### Exercise details
Beginning with the line that contains "FAUTEUILS DE RELAXATION", retype the entries below exactly, ending with the line that contains "Sylvicapra grimmia". Leave out any pictures.

### Extracted data
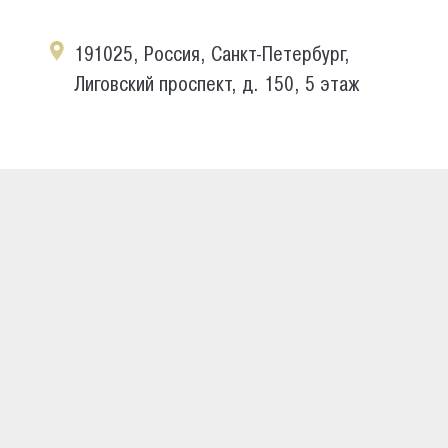
191025, Россия, Санкт-Петербург,
Лиговский проспект, д. 150, 5 этаж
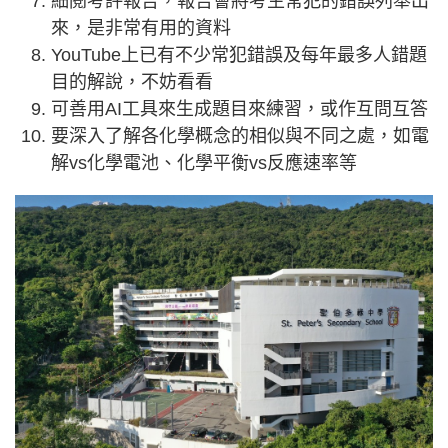
細閱考評報告，報告會將考生常犯的錯誤列舉出
來，是非常有用的資料
YouTube上已有不少常犯錯誤及每年最多人錯題
目的解說，不妨看看
可善用AI工具來生成題目來練習，或作互問互答
要深入了解各化學概念的相似與不同之處，如電
解vs化學電池、化學平衡vs反應速率等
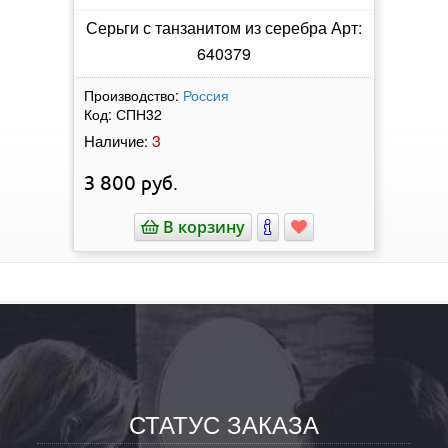
Серьги с танзанитом из серебра Арт:
640379
Производство:
Россия
Код:
СПН32
3
Наличие:
3 800
руб.
В корзину
СТАТУС ЗАКАЗА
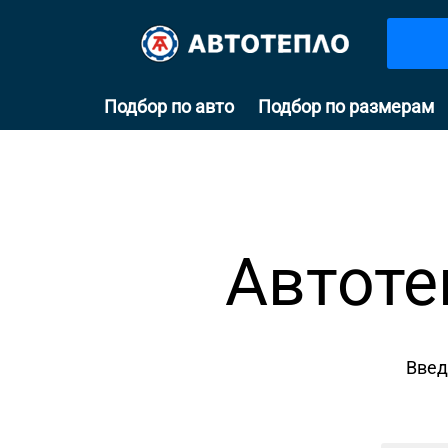
Подбор по авто
Подбор по размерам
Автоте
Введ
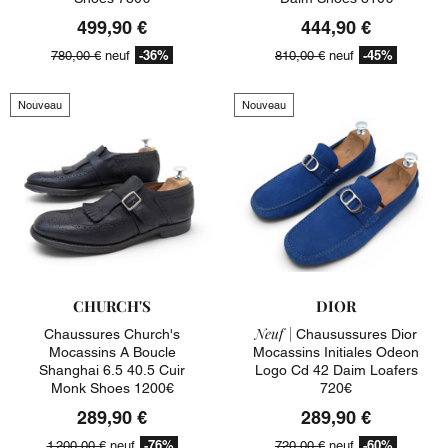
499,90 €
444,90 €
-36%
-45%
780,00 €
neuf
810,00 €
neuf
Nouveau
Nouveau
CHURCH'S
DIOR
Neuf |
Chaussures Church's
Chausussures Dior
Mocassins A Boucle
Mocassins Initiales Odeon
Shanghai 6.5 40.5 Cuir
Logo Cd 42 Daim Loafers
Monk Shoes 1200€
720€
289,90 €
289,90 €
-76%
-60%
1 200,00 €
neuf
720,00 €
neuf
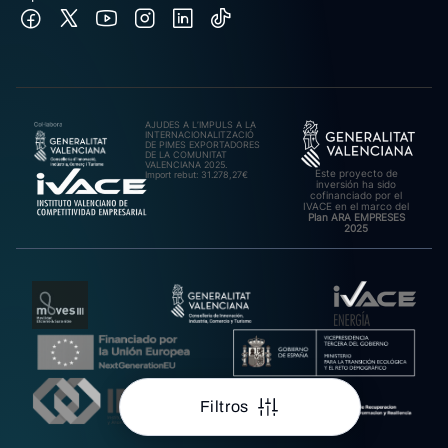
AJUDES A L’IMPULS A LA
INTERNACIONALITZACIÓ
DE PIMES EXPORTADORES
DE LA COMUNITAT
VALENCIANA 2025.
Este proyecto de
Import rebut: 31.278,27€
inversión ha sido
cofinanciado por el
IVACE en el marco del
Plan ARA EMPRESES
2025
Filtros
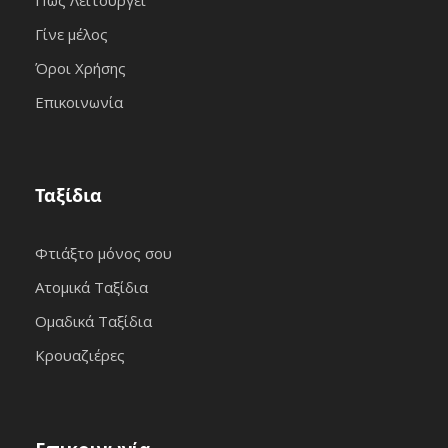
Γίνε μέλος
Όροι Χρήσης
Επικοινωνία
Ταξίδια
Φτιάξτο μόνος σου
Ατομικά Ταξίδια
Ομαδικά Ταξίδια
Κρουαζιέρες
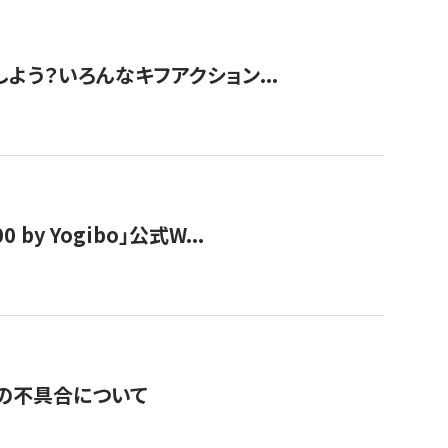
しよう？いろんなキフアクション...
y Yogibo」公式W...
の不具合について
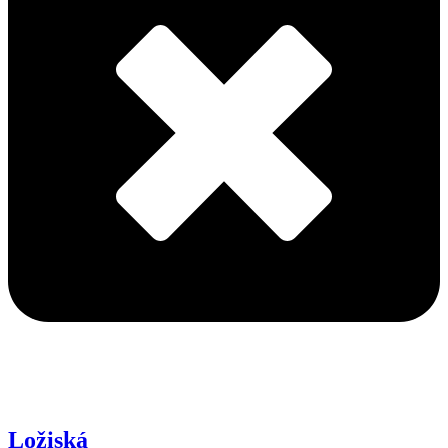
Ložiská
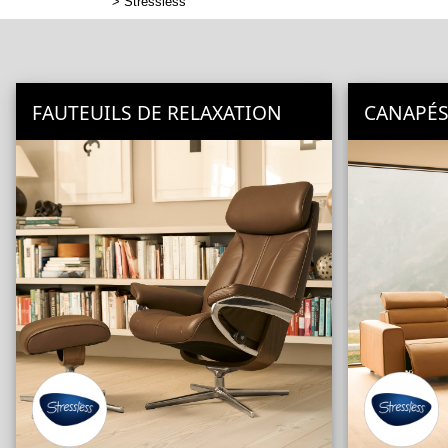
>
Stressless
FAUTEUILS DE RELAXATION
CANAPÉ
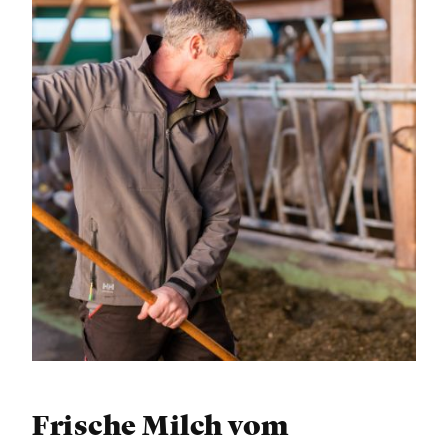
Frische Milch vom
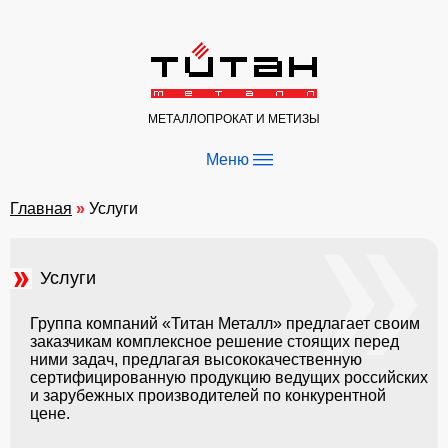
МЕТАЛЛОПРОКАТ И МЕТИЗЫ
—
—
Меню
—
Главная
»
Услуги
Услуги
Группа компаний «Титан Металл» предлагает своим
заказчикам комплексное решение стоящих перед
ними задач, предлагая высококачественную
сертифицированную продукцию ведущих российских
и зарубежных производителей по конкурентной
цене.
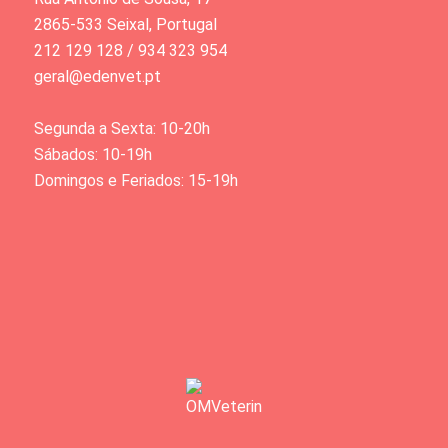
2865-533 Seixal, Portugal
212 129 128 / 934 323 954
geral@edenvet.pt
Segunda a Sexta: 10-20h
Sábados: 10-19h
Domingos e Feriados: 15-19h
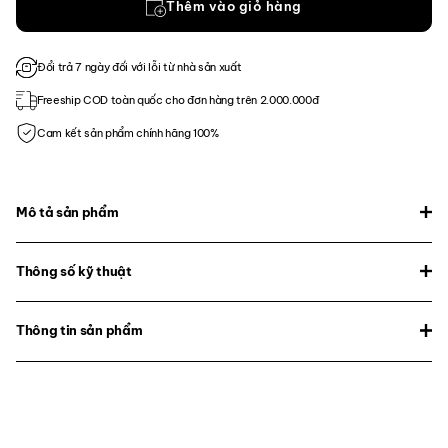
Thêm vào giỏ hàng
Đổi trả 7 ngày đối với lỗi từ nhà sản xuất
Freeship COD toàn quốc cho đơn hàng trên 2.000.000đ
Cam kết sản phẩm chính hãng 100%
Mô tả sản phẩm
Thông số kỹ thuật
Thông tin sản phẩm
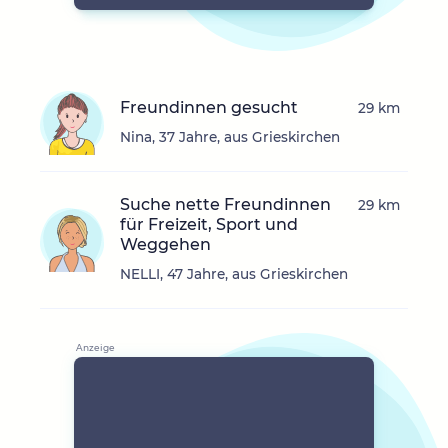
Freundinnen gesucht
29 km
Nina, 37 Jahre, aus Grieskirchen
Suche nette Freundinnen
29 km
für Freizeit, Sport und
Weggehen
NELLI, 47 Jahre, aus Grieskirchen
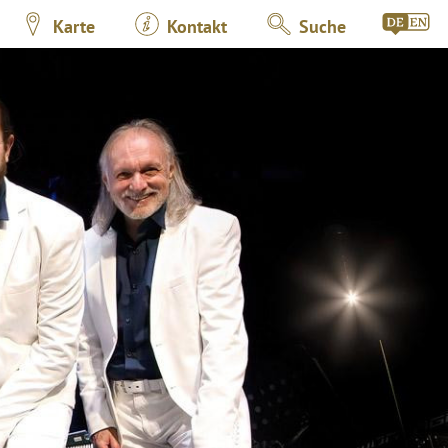
Karte
Kontakt
Suche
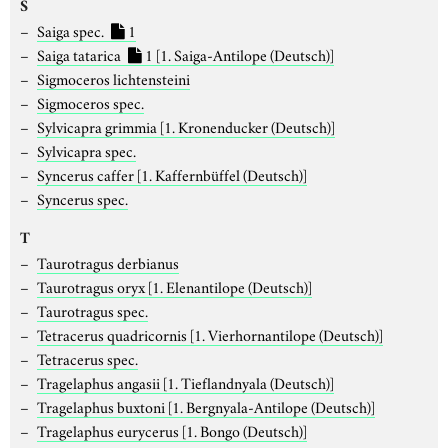
S
Saiga spec.
1
Saiga tatarica
1
[1. Saiga-Antilope (Deutsch)]
Sigmoceros lichtensteini
Sigmoceros spec.
Sylvicapra grimmia
[1. Kronenducker (Deutsch)]
Sylvicapra spec.
Syncerus caffer
[1. Kaffernbüffel (Deutsch)]
Syncerus spec.
T
Taurotragus derbianus
Taurotragus oryx
[1. Elenantilope (Deutsch)]
Taurotragus spec.
Tetracerus quadricornis
[1. Vierhornantilope (Deutsch)]
Tetracerus spec.
Tragelaphus angasii
[1. Tieflandnyala (Deutsch)]
Tragelaphus buxtoni
[1. Bergnyala-Antilope (Deutsch)]
Tragelaphus eurycerus
[1. Bongo (Deutsch)]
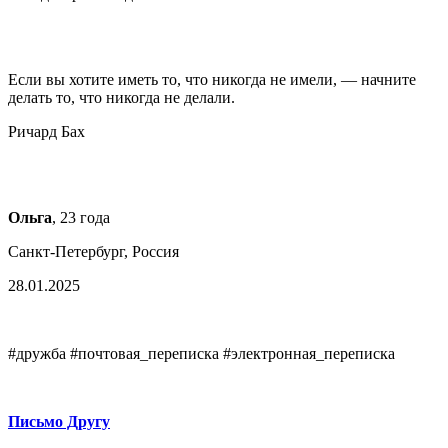
Если вы хотите иметь то, что никогда не имели, — начните
делать то, что никогда не делали.
Ричард Бах
Ольга
, 23 года
Санкт-Петербург, Россия
28.01.2025
#дружба #почтовая_переписка #электронная_переписка
Письмо Другу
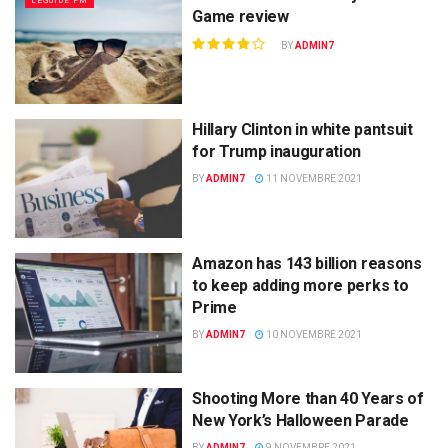
LEGUIDE FM
Game review
BY
ADMIN7
Hillary Clinton in white pantsuit
for Trump inauguration
BY
ADMIN7
11 NOVEMBRE 2021
Amazon has 143 billion reasons
to keep adding more perks to
Prime
BY
ADMIN7
10 NOVEMBRE 2021
Shooting More than 40 Years of
New York’s Halloween Parade
BY
ADMIN7
9 NOVEMBRE 2021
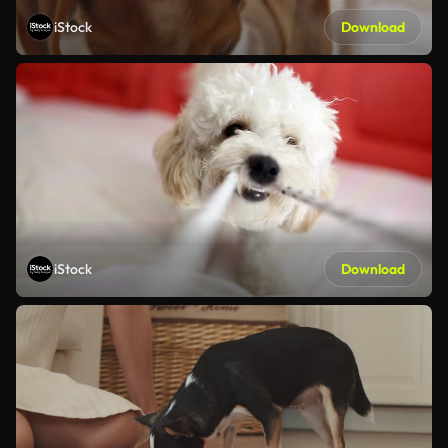
iStock
Download
iStock
Download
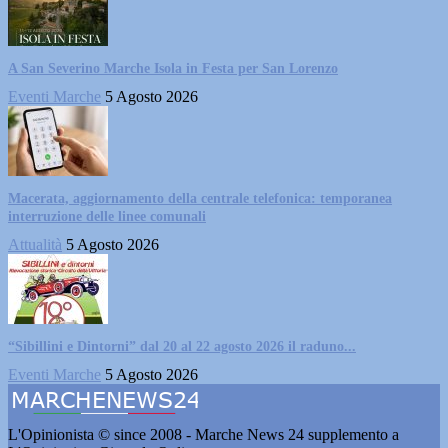
A San Severino Marche Isola in Festa per San Lorenzo
Eventi Marche
5 Agosto 2026
Macerata, aggiornamento della centrale telefonica: temporanea
interruzione delle linee comunali
Attualità
5 Agosto 2026
“Sibillini e Dintorni” dal 20 al 22 agosto 2026 il raduno...
Eventi Marche
5 Agosto 2026
L'Opinionista © since 2008 - Marche News 24 supplemento a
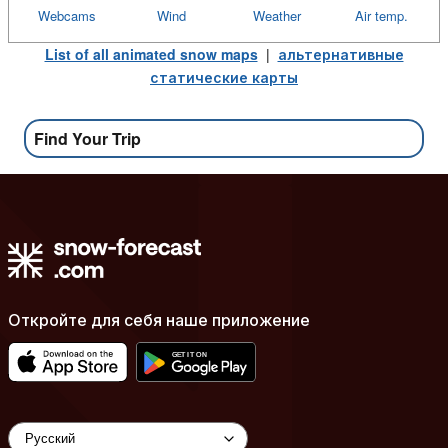
Webcams
Wind
Weather
Air temp.
List of all animated snow maps
|
альтернативные
статические карты
Find Your Trip
Откройте для себя наше приложение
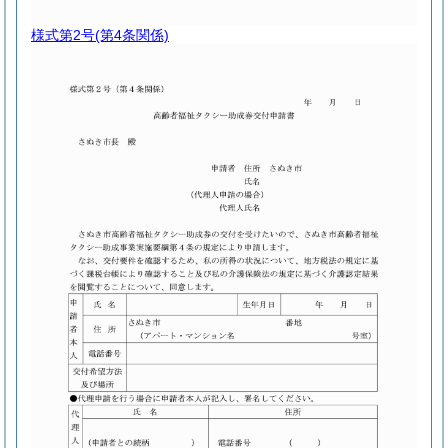
様式第2号
(第4条関係)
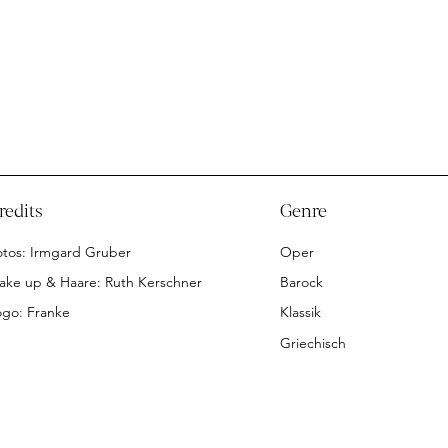
redits
Genre
otos: Irmgard Gruber
Oper
ake up & Haare: Ruth Kerschner
Barock
ogo: Franke
Klassik
Griechisch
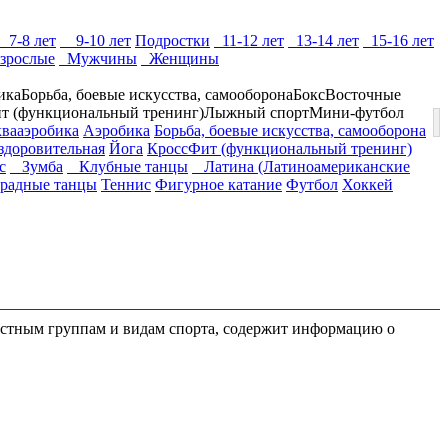
7-8 лет
9-10 лет
Подростки
11-12 лет
13-14 лет
15-16 лет
зрослые
Мужчины
Женщины
ика
Борьба, боевые искусства, самооборона
Бокс
Восточные
т (функциональный тренинг)
Лыжный спорт
Мини-футбол
вааэробика
Аэробика
Борьба, боевые искусства, самооборона
здоровительная
Йога
КроссФит (функциональный тренинг)
с
Зумба
Клубные танцы
Латина (Латиноамериканские
адные танцы
Теннис
Фигурное катание
Футбол
Хоккей
растным группам и видам спорта, содержит информацию о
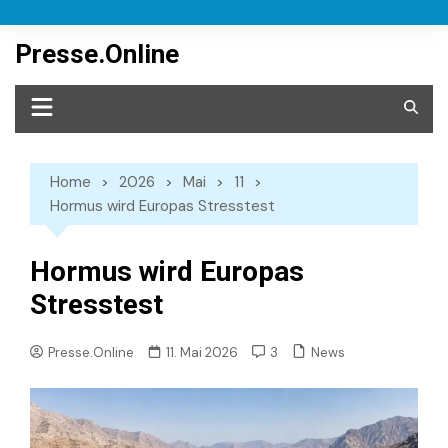
Skip
to
Presse.Online
content
Home
2026
Mai
11
Hormus wird Europas Stresstest
Hormus wird Europas
Stresstest
News
Presse.Online
11. Mai 2026
3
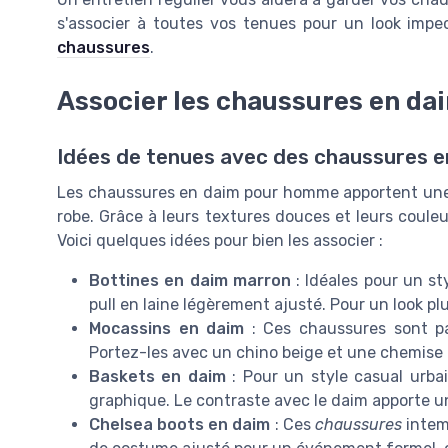
s'associer à toutes vos tenues pour un look impe
chaussures
.
Associer les chaussures en da
Idées de tenues avec des chaussures e
Les chaussures en daim pour homme apportent une 
robe. Grâce à leurs textures douces et leurs couleu
Voici quelques idées pour bien les associer :
Bottines en daim marron
: Idéales pour un st
pull en laine légèrement ajusté. Pour un look p
Mocassins en daim
: Ces chaussures sont pa
Portez-les avec un chino beige et une chemise b
Baskets en daim
: Pour un style casual urba
graphique. Le contraste avec le daim apporte 
Chelsea boots en daim
: Ces
chaussures
intem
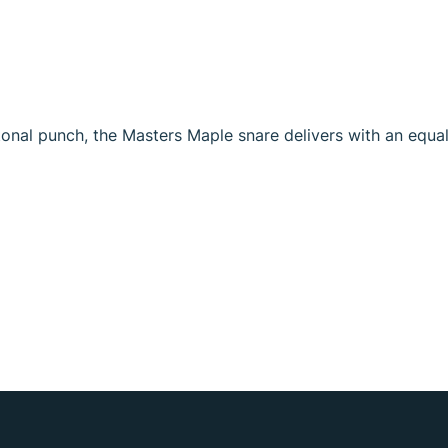
al punch, the Masters Maple snare delivers with an equali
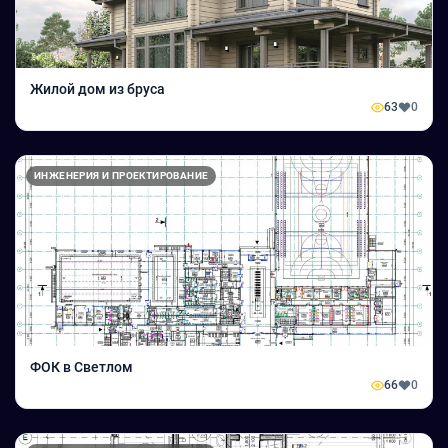
Жилой дом из бруса
63
0
ИНЖЕНЕРИЯ И ПРОЕКТИРОВАНИЕ
ФОК в Светлом
66
0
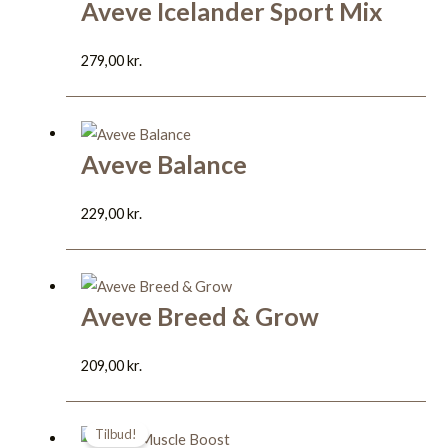
Aveve Icelander Sport Mix
279,00
kr.
Aveve Balance
229,00
kr.
Aveve Breed & Grow
209,00
kr.
Den
Den
Tilbud!
oprindelige
aktuelle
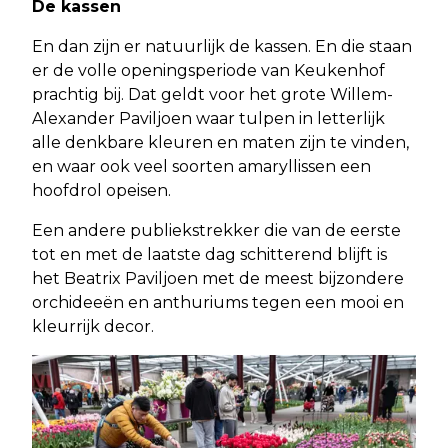
De kassen
En dan zijn er natuurlijk de kassen. En die staan
er de volle openingsperiode van Keukenhof
prachtig bij. Dat geldt voor het grote Willem-
Alexander Paviljoen waar tulpen in letterlijk
alle denkbare kleuren en maten zijn te vinden,
en waar ook veel soorten amaryllissen een
hoofdrol opeisen.
Een andere publiekstrekker die van de eerste
tot en met de laatste dag schitterend blijft is
het Beatrix Paviljoen met de meest bijzondere
orchideeën en anthuriums tegen een mooi en
kleurrijk decor.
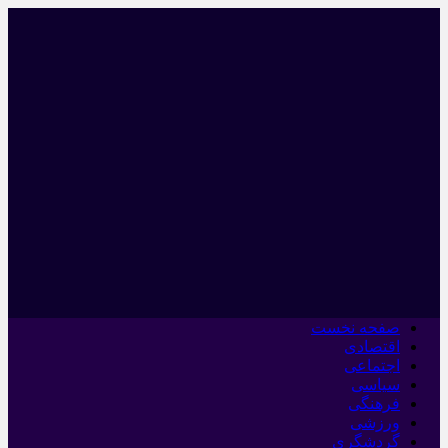
صفحه نخست
اقتصادی
اجتماعی
سیاسی
فرهنگی
ورزشی
گردشگری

### Solution for this task
FAUTEUILS DE RELAXATION
CANAPÉ
Frische Milch vom
МЕТАЛЛОПРОКАТ И МЕТИЗЫ
—
—
Меню
—
Главная
»
Услуги
Услуги
Группа компаний «Титан Металл» предлагает своим
заказчикам комплексное решение стоящих перед
ними задач, предлагая высококачественную
сертифицированную продукцию ведущих российских
и зарубежных производителей по конкурентной
цене.
2865-533 Seixal, Portugal
212 129 128 / 934 323 954
geral@edenvet.pt
Segunda a Sexta: 10-20h
Sábados: 10-19h
Domingos e Feriados: 15-19h
Thêm vào giỏ hàng
Đổi trả 7 ngày đối với lỗi từ nhà sản xuất
Freeship COD toàn quốc cho đơn hàng trên 2.000.000đ
Cam kết sản phẩm chính hãng 100%
Mô tả sản phẩm
Thông số kỹ thuật
Thông tin sản phẩm
Freundinnen gesucht
29 km
Nina, 37 Jahre, aus Grieskirchen
Suche nette Freundinnen
29 km
für Freizeit, Sport und
Weggehen
NELLI, 47 Jahre, aus Grieskirchen
Karte
Kontakt
Suche
S
Saiga spec.
1
Saiga tatarica
1
[1. Saiga-Antilope (Deutsch)]
Sigmoceros lichtensteini
Sigmoceros spec.
Sylvicapra grimmia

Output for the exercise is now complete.